4. Hubungan Islam Kristen dalam panggung dialog, gereja GBKP tidak terlalu berfokus untuk
melakukan dialog antar umat beragama untuk membangun satu sama lain, gereja GBKP
masih berfokus kepada urusan-urusan internal gerejawi. Namun demikian GBKP sudah
melkukan usaha-usaha untuk melakukan dialog agama dengan agama lain seperti muslim
dengan membentuk unit pelaynanan yakni dialog antar iman yang menjadi salah satu bagian
dari bidang marturia (pelayanan), yang mengadakan dialog dengan kelompok non Kristen dan
menjalin serta memelihara hubungan dengan non Kristen, saling mengucapkan selamat pada
perayaan tertentu dalam konteks nasional, klasis, maupunn runggun. Seperti di GBKP Saribu
Jandi tidak pernah melakukan dialog yang serius dengan penduduk muslim yang ada di Saribu
Jandi, namun jemaat diajarkan untuk memiliki kasih dan menghargai setiap orang walaupun
untuk duduk bersama dan melakukan dialog bersama anatara islam dan kristen tidak pernah di
lakukan. jemaat juga bersikap baik dalam bermasyarakat dengan masyarakat muslim tetapi
tidak suka membahas hal-hal yang berbau keagamaan dengan umat muslim dikarenakan
jemaat merasa bahwa di Indonesia mayoritas adalah muslim, muslim yang terlihat selama ini
seringkali menjadi penguasa yang menginginkan pendapatnya selalu diterima. Oleh karena itu
jemaat juga merasa hal in tidak perlu, karena hanya akan menimbulkan sebuah perkelahian.

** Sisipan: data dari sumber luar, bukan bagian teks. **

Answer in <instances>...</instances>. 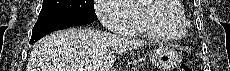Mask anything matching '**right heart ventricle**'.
Returning <instances> with one entry per match:
<instances>
[{
    "label": "right heart ventricle",
    "mask_w": 230,
    "mask_h": 71,
    "mask_svg": "<svg viewBox=\"0 0 230 71\" xmlns=\"http://www.w3.org/2000/svg\"><path fill=\"white\" fill-rule=\"evenodd\" d=\"M132 18V24L126 27L123 34L129 36H147L152 38H159V39H179L176 38L175 35H179L175 33L174 30L168 29L162 30L156 27L151 20V12L148 8V4H143L142 1H134L128 2L124 7ZM167 9L174 15V16H184V11L182 6L179 2L169 4Z\"/></svg>",
    "instance_id": "e07e8e85"
}]
</instances>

Selain itu gereja juga tidak pernah melakukan usaha untuk melakukan hubungan antara
kristen dan islam dalam panggung dialog karena hal ini di pandang sebagai suatu hal yang
sangat sensitif dan bisa memicu munculnya sebuah ketegangan atau bahkan perkelahian.
5. Panggilan bersama antar iman, dalam hal ini gereja seringkali menyatakan panggilan iman
Kristen untuk melakukan kasih kepada setiap orang yang harus mengusahakan kebaikan dan
keadilan bagi setiap orang. Jemaat memang memahami bahwa orang Kristen harus memiliki
kasih dan menjadi terang dan garam di tengah-tengah dunia sehingga mereka harus
melakukan kebaikan sebagai buah dari iman mereka. Jemaat mengetahui bahwa apa yang
mereka lakukan kepada orang lain harus sesuai dengan kehendak Allah dan tidak
bertentangan dengan iman mereka. Gereja juga mengajarkan bahwa semua agaa mengajarkan
kebaikan kepada setiap jemaatnya namun yang menjadi pembeda Kristen adalah bahwa kita
percaya kepada Yesus Kristus yang merupakan jalan keselamatan bagi setiap manusia. Gereja
GBKP juga mengajarkan kepada jemaatnya untuk menolong siapapun tanpa memandang
agama atau kepercayaan orang yang akan ditolongnya. GBKP sudah melakukan hal ini
dengan memberikan bantuan kepada korban bencana alam seperti korban gunung sinabung
tanpa memandang agama dari orang yang akan diberikan bantuan. Dalam hal ini gereja secara
tidak langsung sudah mengajarkan bahwa pangilan bersama antar iman di dalam setiap agama
memiliki kebaikan dan kewajiaban untuk menjalankan kedamaian di tengah-tengah dunia ini.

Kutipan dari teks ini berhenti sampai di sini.